In the present invention, the osteochondral inducible transcription factor gene can be prepared based on a known sequence according to a conventional method. For example, cDNA of the target transcription factor can be prepared by extracting RNA from osteoblasts and cloning according to a conventional method.

1.3 Introduction of transcription factor gene

In the present invention, the bone cartilage-inducing transcription factor gene is introduced into target cells by a method usually used for transfection of animal cells, for example, a calcium phosphate method, a lipofection method, an electroporation method, a microinjection method. For example, a method using an adenovirus, a retrovirus, a baculovirus, or the like as a vector can be used. Among them, adenovirus or retrovirus vectors having a high transfection efficiency are preferred, and adenovirus vectors are most preferred, in particular, in that non-proliferating cells can generate gene expression in vivo in a very powerful manner.

The adenovirus or retrovirus vector can be prepared based on a well-known method. For example, the adenovirus vector may be prepared based on the method of Miyake et al. (Miyake, S. et al, Proc. Natl. Acad. Sci. 93: 1320-1324, (1993)), but commercially available Kits such as Adenovirus Cre / loxP Kit (Takara Shuzo) and the like can also be used. This kit used P1 phage Cre recombinase and its recognition sequence ΙοχΡ. A recombinant adenovirus vector kit using a new expression control system (Kanegae Y. et. Al., 1995 Nucl. Acids Res. 23, 3816) to easily use a recombinant adenovirus vector incorporating a transcription factor gene. Can be manufactured. In addition, the moi (multiplicity of infection) of adenovirus infection is 200 or more, preferably 400 to 600, and more preferably around 500.

1.4 Differentiation and proliferation of cells (cell culture)

As a medium used for cell differentiation and proliferation, a known medium such as a MEM medium, <<-MEM medium, or DMEM medium can be appropriately selected and used according to the characteristics of adipocytes to be used. In addition, the medium includes FBS (manufactured by Sigma),

It is possible to add antibiotics such as Antibiotic- Antimycotic (manufactured by GIBCO BRL). ^ In order to further promote bone formation, the medium contains dexamethasone, FK-506-cyclosporine, etc., which have the action of promoting cell differentiation. BMP-2, BMP-4, BMP_5, BMP-6, BMP-7 and BMP-9, etc., Bone Morphogenetic Proteins (BMP), TGF] 3 etc. One or more selected ones are preferably added together with a phosphoric acid source such as glycerin phosphate and ascorbate phosphate.

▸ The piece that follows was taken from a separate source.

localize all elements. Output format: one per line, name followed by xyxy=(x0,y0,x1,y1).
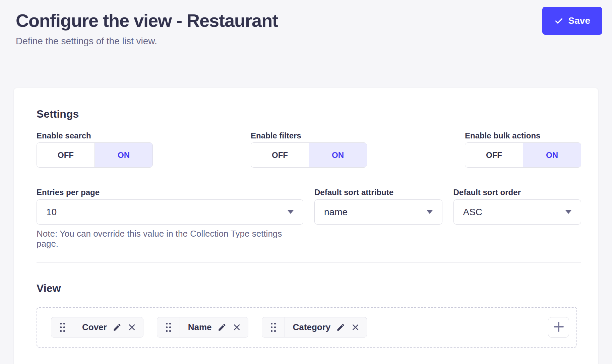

Cultured _{cells, 3~10% C0 2, 30~40 °} C, in particular 5% C0 _2, row Ukoto is desirable under the conditions of 37 ° C. The culture period is not particularly limited, but is at least 3 to 7 days, preferably 4 to 5 days.

1.5 Scaffolding materials

In order to construct a complete three-dimensional structure from cells transfected with the bone and cartilage-inducible transcription factor gene, it is necessary to differentiate and proliferate using an appropriate scaffold. As the scaffold material, it is preferable to use a biocompatible material so that bone / cartilage tissue constructed on the scaffold may be directly applied to a living body. Such materials include, for example, hydroxyapatite and jS-TCP (re Porous ceramics such as tricalcium phosphate), α-TCP, collagen, polylactic acid and polyglycolic acid, and their composites (eg, polylactic acid / polyglycolic acid resin / collagen composites), or absorbable synthesis Polymers—and the like. One of these scaffold materials may be used, or two or more of them may be used in combination. In particular, porous ceramics are preferred as a scaffold for tissue regeneration because of their high mechanical strength.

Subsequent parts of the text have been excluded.